Flota przeżyła! To znaczy, niecała, tak naprawdę niewielka część, podobno (nie wiem, ile było statków we flocie wcześniej), ale okazuje się, że gdzieś w kosmosie przetrwało kilkadziesiąt tysięcy ludzi. A nie tylko my - na początku niecałe sto, teraz już tylko pięćdziesiąt trzy osoby (przesunęłam się na dwudzieste miejsce na liście, ale nadal wyczytujemy się według starych numerów).
Żadna z Dwunastu Kolonii nie przetrwała. Wiedzieliśmy to, z tego, co udało się Bukanierom (nazwa przeszła na całe nasze „siły zbrojne”) podsłuchać. Ale nadal była ta mała, mała szansa, wiesz? Czasem wyobrażam sobie, że na Piconie albo Aerilonie, albo którejś innej kolonii, też jest taka stara szkoła, w której mieszkają ci, którzy przetrwali. Może jest, w końcu nasza Caprica też niby przegrała, a popatrz na nas.

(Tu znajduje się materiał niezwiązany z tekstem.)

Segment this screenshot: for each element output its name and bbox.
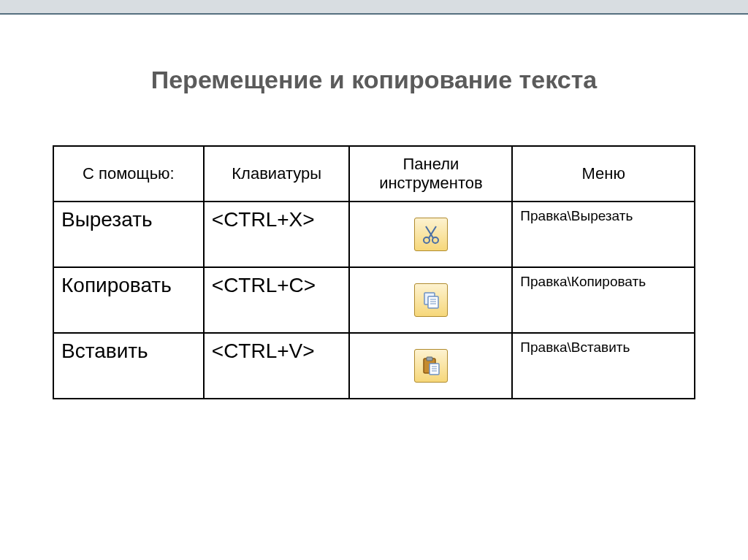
shortcut-label: <CTRL+X> — [204, 202, 350, 267]
menu-path-label: Правка\Вставить — [512, 333, 695, 399]
table-row: Копировать <CTRL+C> Правка\Копировать — [53, 267, 695, 333]
paste-icon — [414, 349, 448, 383]
table-header-row: С помощью: Клавиатуры Панели инструменто… — [53, 146, 695, 202]
toolbar-icon-cell — [349, 202, 512, 267]
svg-point-3 — [432, 237, 438, 243]
toolbar-icon-cell — [349, 267, 512, 333]
header-menu: Меню — [512, 146, 695, 202]
menu-path-label: Правка\Копировать — [512, 267, 695, 333]
header-toolbar: Панели инструментов — [349, 146, 512, 202]
operation-label: Копировать — [53, 267, 204, 333]
slide-top-border — [0, 0, 748, 15]
header-using: С помощью: — [53, 146, 204, 202]
toolbar-icon-cell — [349, 333, 512, 399]
shortcut-label: <CTRL+V> — [204, 333, 350, 399]
copy-icon — [414, 283, 448, 317]
operation-label: Вставить — [53, 333, 204, 399]
svg-point-2 — [424, 237, 430, 243]
shortcuts-table: С помощью: Клавиатуры Панели инструменто… — [53, 145, 695, 399]
table-row: Вставить <CTRL+V> Правка\Вставить — [53, 333, 695, 399]
operation-label: Вырезать — [53, 202, 204, 267]
svg-rect-10 — [427, 357, 432, 361]
svg-rect-5 — [428, 296, 438, 308]
table-row: Вырезать <CTRL+X> Правка\Вырезать — [53, 202, 695, 267]
slide-body: Перемещение и копирование текста С помощ… — [0, 15, 748, 399]
header-keyboard: Клавиатуры — [204, 146, 350, 202]
shortcut-label: <CTRL+C> — [204, 267, 350, 333]
cut-icon — [414, 218, 448, 251]
slide-title: Перемещение и копирование текста — [29, 66, 719, 94]
menu-path-label: Правка\Вырезать — [512, 202, 695, 267]
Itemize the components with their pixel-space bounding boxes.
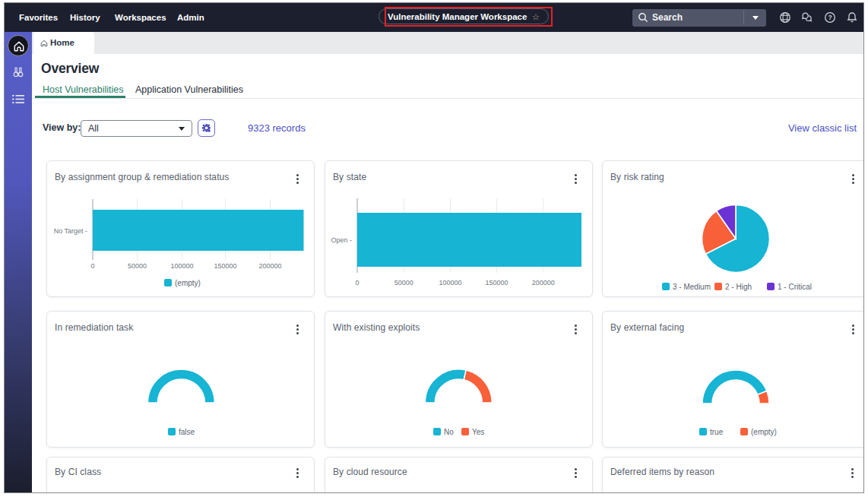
svg-text:No Target -: No Target - — [54, 227, 87, 235]
svg-text:150000: 150000 — [486, 279, 508, 286]
svg-text:50000: 50000 — [394, 279, 413, 286]
svg-text:Open -: Open - — [331, 236, 352, 244]
svg-text:50000: 50000 — [128, 262, 147, 270]
svg-text:0: 0 — [355, 279, 359, 286]
svg-text:100000: 100000 — [439, 279, 461, 286]
svg-text:?: ? — [828, 14, 832, 21]
svg-text:100000: 100000 — [170, 262, 193, 270]
svg-text:200000: 200000 — [258, 262, 281, 270]
svg-text:200000: 200000 — [532, 279, 555, 286]
svg-text:0: 0 — [90, 262, 94, 270]
svg-text:150000: 150000 — [214, 262, 236, 270]
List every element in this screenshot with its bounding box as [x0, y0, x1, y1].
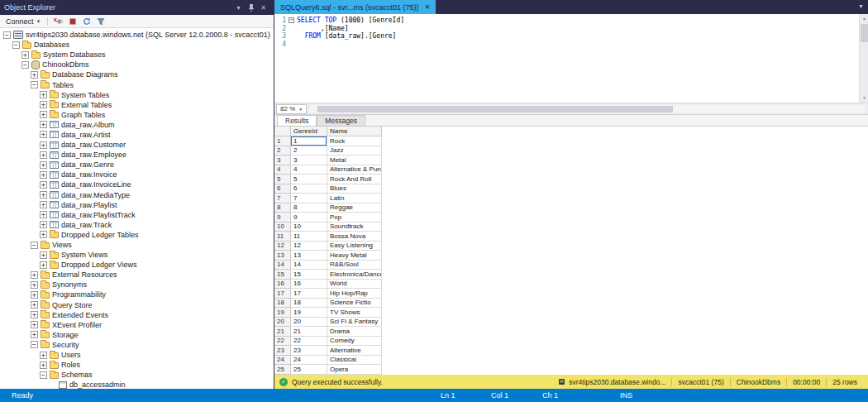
row-header[interactable]: 21: [274, 327, 291, 337]
tree-item[interactable]: +External Tables: [0, 100, 274, 110]
row-header[interactable]: 2: [274, 146, 291, 156]
row-header[interactable]: 13: [274, 251, 291, 261]
row-header[interactable]: 10: [274, 223, 291, 232]
expand-icon[interactable]: +: [31, 331, 38, 338]
cell-genreid[interactable]: 5: [291, 175, 327, 184]
cell-genreid[interactable]: 25: [291, 365, 327, 375]
scroll-up-icon[interactable]: ▲: [860, 14, 868, 23]
row-header[interactable]: 1: [274, 136, 291, 146]
row-header[interactable]: 18: [274, 299, 291, 309]
row-header[interactable]: 8: [274, 203, 291, 213]
tree-item[interactable]: −Views: [0, 240, 274, 250]
tab-results[interactable]: Results: [277, 115, 317, 126]
stop-icon[interactable]: [66, 16, 79, 26]
close-icon[interactable]: ✕: [257, 4, 269, 12]
cell-name[interactable]: Comedy: [327, 337, 382, 347]
tab-list-chevron-icon[interactable]: ▼: [858, 3, 864, 9]
tab-close-icon[interactable]: ✕: [425, 3, 431, 11]
tree-item[interactable]: +Programmability: [0, 290, 274, 299]
tree-item[interactable]: −Databases: [0, 40, 274, 50]
tree-item[interactable]: +data_raw.PlaylistTrack: [0, 210, 274, 220]
collapse-icon[interactable]: −: [21, 61, 29, 69]
tab-messages[interactable]: Messages: [317, 115, 365, 126]
expand-icon[interactable]: +: [40, 161, 47, 169]
expand-icon[interactable]: +: [40, 211, 47, 218]
tree-item[interactable]: +data_raw.Album: [0, 120, 274, 130]
cell-genreid[interactable]: 24: [291, 356, 327, 366]
cell-genreid[interactable]: 8: [291, 203, 327, 213]
collapse-icon[interactable]: −: [31, 81, 38, 89]
tree-item[interactable]: −Schemas: [0, 370, 274, 380]
object-explorer-titlebar[interactable]: Object Explorer ▾ ✕: [0, 0, 274, 15]
row-header[interactable]: 22: [274, 337, 291, 347]
tree-item[interactable]: +Users: [0, 350, 274, 360]
row-header[interactable]: 20: [274, 318, 291, 328]
cell-genreid[interactable]: 12: [291, 242, 327, 251]
cell-genreid[interactable]: 20: [291, 318, 327, 328]
tree-item[interactable]: +Synonyms: [0, 280, 274, 290]
cell-name[interactable]: World: [327, 280, 382, 290]
scrollbar-thumb[interactable]: [861, 24, 868, 42]
disconnect-icon[interactable]: [52, 16, 64, 26]
expand-icon[interactable]: +: [40, 181, 47, 189]
tree-item[interactable]: +Query Store: [0, 300, 274, 310]
expand-icon[interactable]: +: [40, 191, 47, 199]
cell-name[interactable]: Drama: [327, 327, 382, 337]
row-header[interactable]: 15: [274, 270, 291, 280]
expand-icon[interactable]: +: [40, 131, 47, 138]
cell-name[interactable]: Alternative & Punk: [327, 165, 382, 175]
code-line[interactable]: FROM [data_raw].[Genre]: [297, 32, 396, 40]
refresh-icon[interactable]: [80, 16, 93, 26]
row-header[interactable]: 12: [274, 242, 291, 251]
cell-genreid[interactable]: 6: [291, 184, 327, 194]
expand-icon[interactable]: +: [40, 141, 47, 149]
cell-genreid[interactable]: 7: [291, 194, 327, 203]
row-header[interactable]: 19: [274, 308, 291, 318]
expand-icon[interactable]: +: [40, 231, 47, 238]
column-header-genreid[interactable]: GenreId: [291, 127, 327, 136]
cell-genreid[interactable]: 4: [291, 165, 327, 175]
cell-name[interactable]: Heavy Metal: [327, 251, 382, 261]
cell-genreid[interactable]: 10: [291, 223, 327, 232]
cell-name[interactable]: R&B/Soul: [327, 261, 382, 270]
cell-genreid[interactable]: 15: [291, 270, 327, 280]
cell-genreid[interactable]: 1: [291, 136, 327, 146]
cell-name[interactable]: Classical: [327, 356, 382, 366]
row-header[interactable]: 24: [274, 356, 291, 366]
tree-item[interactable]: +System Databases: [0, 50, 274, 60]
row-header[interactable]: 23: [274, 346, 291, 356]
row-header[interactable]: 16: [274, 280, 291, 290]
window-position-icon[interactable]: ▾: [232, 4, 245, 12]
tree-item[interactable]: −Tables: [0, 79, 274, 89]
expand-icon[interactable]: +: [31, 291, 38, 299]
collapse-icon[interactable]: −: [3, 31, 11, 39]
tree-item[interactable]: +data_raw.Invoice: [0, 170, 274, 179]
cell-name[interactable]: Electronica/Dance: [327, 270, 382, 280]
cell-name[interactable]: Hip Hop/Rap: [327, 289, 382, 299]
collapse-icon[interactable]: −: [40, 371, 47, 379]
tree-item[interactable]: +Graph Tables: [0, 110, 274, 120]
query-tab[interactable]: SQLQuery6.sql - svr...ms (svcacct01 (75)…: [274, 0, 436, 14]
cell-name[interactable]: TV Shows: [327, 308, 382, 318]
cell-genreid[interactable]: 19: [291, 308, 327, 318]
cell-genreid[interactable]: 18: [291, 299, 327, 309]
row-header[interactable]: 9: [274, 213, 291, 223]
cell-genreid[interactable]: 14: [291, 261, 327, 270]
scrollbar-thumb[interactable]: [317, 106, 673, 112]
row-header[interactable]: 6: [274, 184, 291, 194]
tree-item[interactable]: db_accessadmin: [0, 380, 274, 389]
cell-name[interactable]: Rock And Roll: [327, 175, 382, 184]
sql-editor[interactable]: 1−SELECT TOP (1000) [GenreId]2 ,[Name]3 …: [274, 14, 868, 103]
expand-icon[interactable]: +: [31, 311, 38, 318]
expand-icon[interactable]: +: [40, 111, 47, 118]
collapse-icon[interactable]: −: [31, 341, 38, 348]
cell-genreid[interactable]: 21: [291, 327, 327, 337]
editor-horizontal-scrollbar[interactable]: [309, 105, 866, 113]
cell-name[interactable]: Pop: [327, 213, 382, 223]
expand-icon[interactable]: +: [40, 121, 47, 128]
expand-icon[interactable]: +: [40, 261, 47, 269]
expand-icon[interactable]: +: [40, 151, 47, 159]
row-header[interactable]: 11: [274, 232, 291, 242]
cell-name[interactable]: Blues: [327, 184, 382, 194]
tree-item[interactable]: −svr4tips2030.database.windows.net (SQL …: [0, 30, 274, 40]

Ale póki co, wygląda na to, że zostaliśmy my i flota gdzieś w kosmosie. To i tak lepszy wynik niż wczoraj.
#
Mamo,
Wiesz, że ja i Bogowie mamy ze sobą na pieńku, ale proszę, módl się za mnie: wolę umrzeć, niż trafić na „farmę”, mamo. Wiem, że nie chcesz mojej śmierci, ja też nie chcę umierać, ale proszę cię, módl się, żebym nie trafiła na „farmę”. Proszę!
#
Oberwałam, mamo. Jest noc i jest ciemno, ale nie widzę gwiazd.
I tak długo wytrzymałam, prawda? Zdążyłam stać się całkiem niezłym żołnierzem, naprawdę.